Actually my a-fib is very stable and controlled. I was diagnosed in 2011 and after the usual early bumpy journey here is where I am today:

In permanent AF; had a successful Pace and Ablate in 2016; am on no cardiac meds;was on Coumadin (self-tested) until January 2018. At that time I chose to have a Watchman device inserted (a Left Atrial Appendage Occlusion) so I could stop taking anticoagulants. This worked out well and now no longer need the coumadin. I also don't need any BPmeds. The only med I take that is AF-related is 40mg of Lasix daily.

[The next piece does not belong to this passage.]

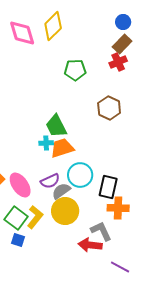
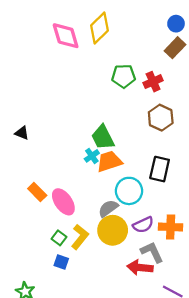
red cross: (118, 62) -> (153, 82), moved
cyan cross: (46, 143) -> (92, 156), turned -32
purple semicircle: (50, 181) -> (143, 225), moved
black rectangle: (108, 187) -> (160, 169), moved
green square: (16, 218) -> (59, 238), size x0.6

I also take T3 and T4for hypothyroidism. And my AF doctor is fine with my TSH staying below 1.0.

And I'm fanatical about my salt intake. It's been over 2 years since I have been treated for any heart failure symptoms. I keep my salt less than 1000mg/ day-more like 800mg. Low,I know but it's kept me out of heart failure and my last EKG in December showed no changes in over 2 years.

So no current AF problems. I don't even think about it every day. I'll be 75 in March and don't worry about AF anymore.

I'm so sorry your mother never got the care she needed. We're lucky AF care has come so far in recent years. Unfortunately I believe thyroid care has a way to go mostly because many doctors aren't interested in changing their views about testing and prescribing.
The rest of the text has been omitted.